Ieri la NBA non si è fermata. Nella gara tra Toronto e San Antonio, i Raptors hanno vinto la palla a due e hanno lasciato scorrere il cronometro per 24 secondi in onore di Bryant: il numero 24 era infatti quello da lui indossato unitamente all’8. I Denver Nuggets e gli Houston Rockets non volevano scendere in campo, ma non sono arrivate indicazioni da parte della lega e la partita è cominciata dopo un minuto di silenzio. Tyson Chandler dei Rockets si è messo a piangere mentre il pubblico urlava il nome di Kobe.
LeBron James e il destino
Nato a Philadelphia il 23 agosto del 1978 e ritiratosi nel 2016, per vent’anni Kobe Bryant è stato un simbolo dei mitici Los Angeles Lakers, con i quali ha vinto cinque titoli NBA: 2000, 2001, 2002, 2009 e 2010. Faceva parte dei sette giocatori ad aver superato la soglia dei 30 mila punti in carriera in NBA e proprio sabato era stato scalzato dal podio da LeBron James, attuale stella dei Lakers. Sedici ore prima della tragedia che lo ha portato via per sempre, Kobe si era congratulato su Twitter con il grande amico: "Continui a far avanzare il nostro sport, ho grande rispetto per te, fratello mio". Sabato, durante la cerimonia del sorpasso, "King James" aveva a sua volta celebrato la grandezza di Kobe: "Offensivamente era immortale per la sua attitudine e per la sua etica. Ed ora eccomi qui, nella sua Philadelphia e con la sua stessa maglia dei Lakers.
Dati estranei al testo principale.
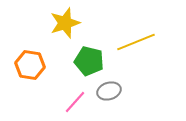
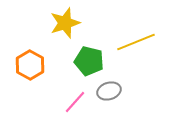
orange hexagon: rotated 20 degrees clockwise
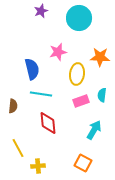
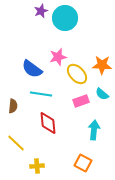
cyan circle: moved 14 px left
pink star: moved 5 px down
orange star: moved 2 px right, 8 px down
blue semicircle: rotated 140 degrees clockwise
yellow ellipse: rotated 50 degrees counterclockwise
cyan semicircle: moved 1 px up; rotated 56 degrees counterclockwise
cyan arrow: rotated 24 degrees counterclockwise
yellow line: moved 2 px left, 5 px up; rotated 18 degrees counterclockwise
yellow cross: moved 1 px left
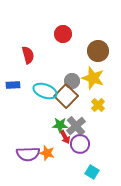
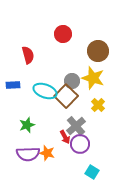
green star: moved 33 px left; rotated 21 degrees counterclockwise
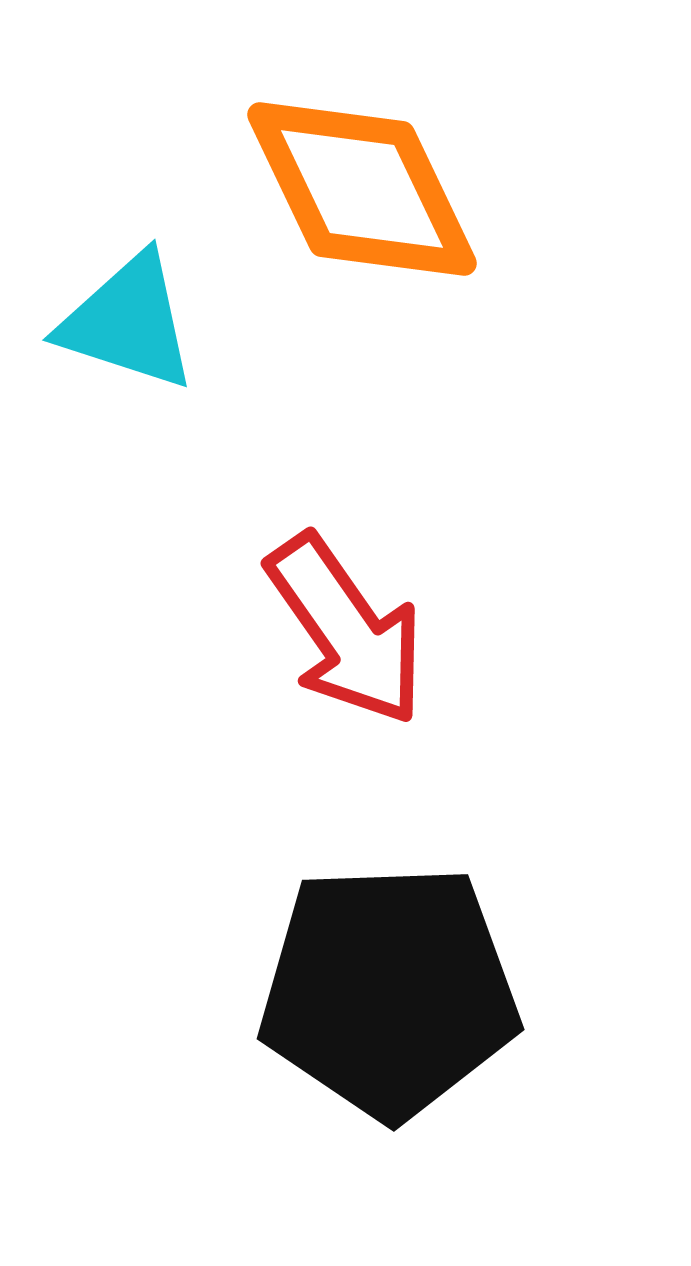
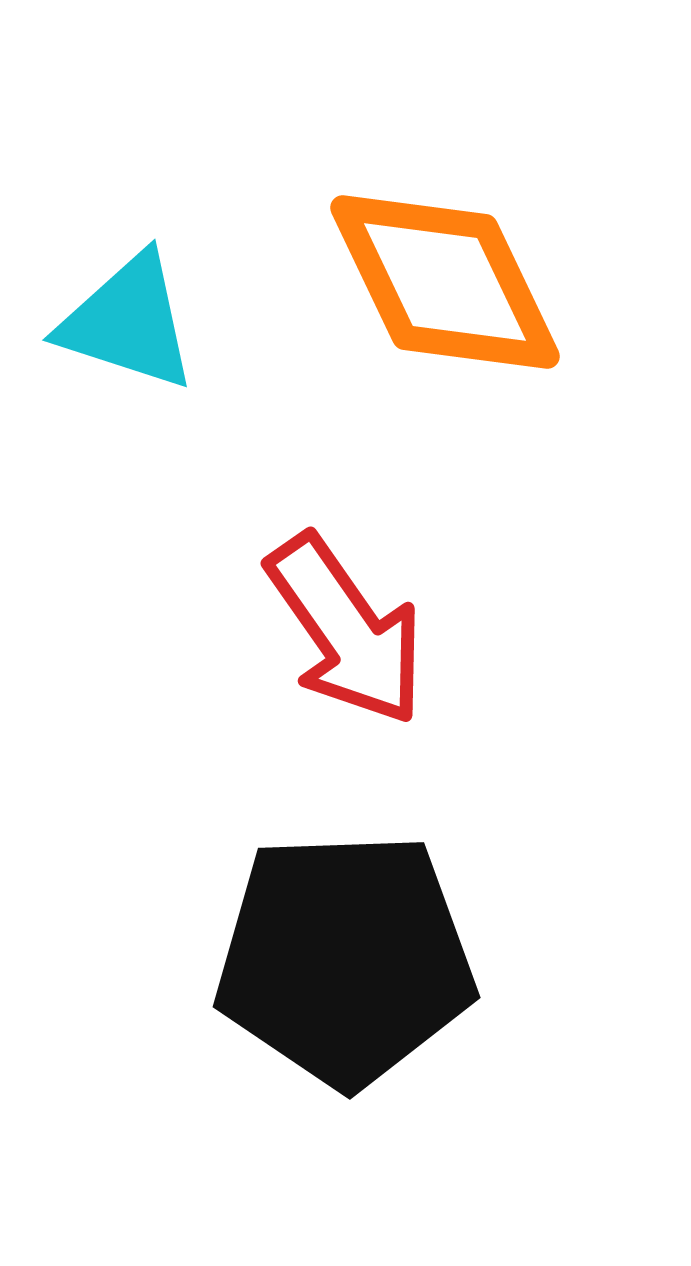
orange diamond: moved 83 px right, 93 px down
black pentagon: moved 44 px left, 32 px up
A volte l’universo si diverte a fare strani scherzi". LeBron non poteva immaginare cosa avesse in serbo il destino.
Un sorriso invincibile
Cinque titoli NBA, due ori olimpici (2008 e 2012) e milioni di fan in tutto il mondo, ammaliati anche dal suo sorriso. Bryant era tutto questo. È stato l’erede perfetto di Michael Jordan, che di anelli ne ha messi in bacheca sei. Basta questo a far capire chi fosse quel bambino che papà Joe, a lungo giocatore in Italia, chiamò Kobe perché andava pazzo per quel tipo di carne giapponese, "di una tenerezza incredibile". Sul campo non aveva rivali, al punto da far tornare all’antica grandezza, quella dei tempi di "Magic", i Lakers, la squadra che lo prese quando era ancora un liceale. Sotto la guida del guru Phil Jackson, già artefice dei trionfi di Chicago, e pur non andando sempre d’accordo con l'altra superstar Shaquille O’Neal, ha trascinato i gialloviola, allenandosi anche di notte e giocando come da bambino: voleva sempre la palla e raramente sbagliava una mossa, come quando segnò 81 punti contro Toronto. Quando si è ritirato nel 2016 i Lakers gli hanno riservato una serata speciale e ritirato le due maglie 8 e 24. Kobe si emozionò quando Magic Johnson sottolineò che era proprio Bryant, e non lui, il più grande nella storia del team californiano.